Saturday, July 24, 2010

An island called Motuketekete

From deed 64125, LINZ records, Crown Copyright.

On Friday last, I was at the Auckland LINZ office, looking through some of the deeds books for a commission research job -- and opened one of the old books to find the above: an 1880 map of a 59-acre island called "Keta Keta". I put the book to one side, and as soon as I'd finished finding what I needed for the commission, I returned to the story of  island.

Well, I'd never heard of the island before. Now, I realise that its name is Motuketekete, lying just across the South Channel; from Kawau Island in the Hauraki Gulf. But, I decided to look into what there is about the island's history.

The original crown grant was on 25 April 1850, from George Grey as Governor to Frederick Whittaker and Theophilus Heale. These two gentlemen had been  involved since 1845 with the setting up of a copper mining company at Kawau Island, their efforts opposed by the company already there at Kawau. According to Shirley Maddock and Don Whyte in Islands of the Gulf (1966):

"The original company were deeply hostile to the newcomers, and refused to allow Whittaker's miners to live on Kawau, so they had to camp on Motuketekete, an island a few miles south, and be ferried back and forth each day to the mines."
According to a Department of Conservation report on Kawau Island Historic Reserve, a rival smelting plant was set up on Motuketekete either in the late 1840s or 1850s. I wonder if any archaeology from that part of the copper mining story in the Gulf still exists there. It may even have been the island referred to by the Southern Cross, in a report from 28 May 1852, as "Captain Heale's Island":

"We had, however, rounded Wangaproa, and, with a brisk and bracing breeze, were entering a channel formed by the Kawau and its outlying islets. On our port beam was observable "the hole in the wall," an opening leading to Captain Heale's island, with a brig at anchor, but so faintly shown in perspective, that her tracery of spars gleaming through the leaden clouds, showed more like those of a phantom than a substantial collier. On the island the puff puff of the engine of a smelting furnace apprised us that the hand of the diligent maketh rich."
The partners purchased the title for ₤59, or a pound per acre. By March 1855, it seemed to have served whatever purpose it had -- Whittaker and Heale sold it to hotelier Bryant Vercoe for ₤100. 1855 and 1856 was when speculation seemed to run hot for Motuketekete. Perhaps there was still the sniff of copper or other riches associated with the island. Land agent and former hotelier Samuel Allen Wood bought the island from Vercoe in May 1855, for ₤175 (including a house there); then in February 1856 a gentleman named John Gouthwaite Brooke paid a whopping ₤485 for that piece of real estate. Something must have been there to have attracted so much money from Brooke. In October 1856, the island was purchased by George Wardell for a reduced ₤330.
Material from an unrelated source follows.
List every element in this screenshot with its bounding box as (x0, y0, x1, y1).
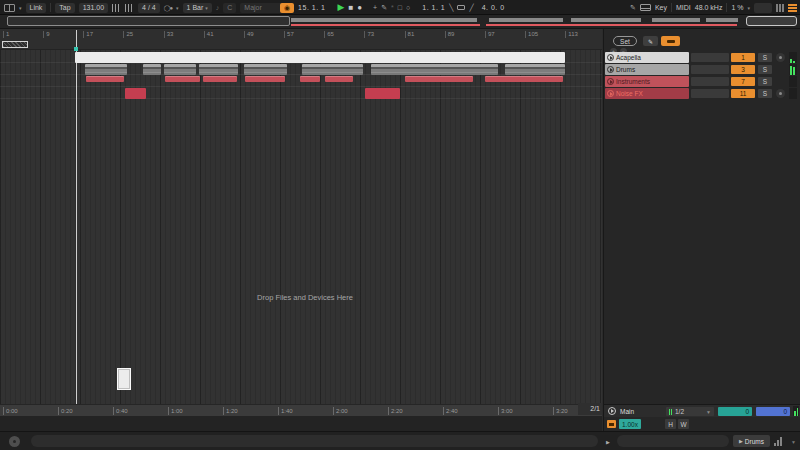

Wardell (c.1832-1917), born in Scotland, went to Victoria to take part in the gold rushes there as a youth, and came to Auckland in 1855 on the Pioneer. He founded the commission firm of Wardell and Stephenson in March 1863 with Charles Stephenson, and seems to have had financial dealings with the colourful John Sangster Macfarlane.  Two years after starting his firm, though, Wardell had money troubles. In 1865, he was selling a number of properties, including Motuketekete.

"ISLAND of MOTU KETAKETA, situated in the Firth of the Thames, 2 miles distant from the Kawau (the residence of his Excellency the Governor Sir George Grey), 2 Houses, Out-buildings, Orchard, & never-failing spring of water, good landing and achorage in all weathers ..."
 (Southern Cross, 14 August 1865)

Macfarlane took up title for quite a few of Wardell's properties, including the island, that month. But somewhere along the line, Wardell made a promise to a miner named Noah Parsons that he could buy Motuketekete. Wardell and Macfarlane eventually gave Parsons his title for ₤155 in October 1872 -- but Parsons then sold it to accountant and banker George Schwartz Kissling the following month for ₤205.

Now, we come to the deed that attracted my attention to the island's story in the first place. In March 1880, Kissling sold the island to Matakana farmer George Scandrett for ₤140 (by now, possibly, the wild speculation as to any mineral resources the island may have held was over, it seems). According to the Auckland Regional Council site, Scandrett arrived from Ireland in 1863, and seems to have had an early association with Mullet Point, Mahurangi. The Scandrett family were to own Motuketekete from 1880 to 1907, when Hector Scandrett sold the island to Christchurch merchant Thomas Phillip Vivian for ₤190. The island remains in private ownership today.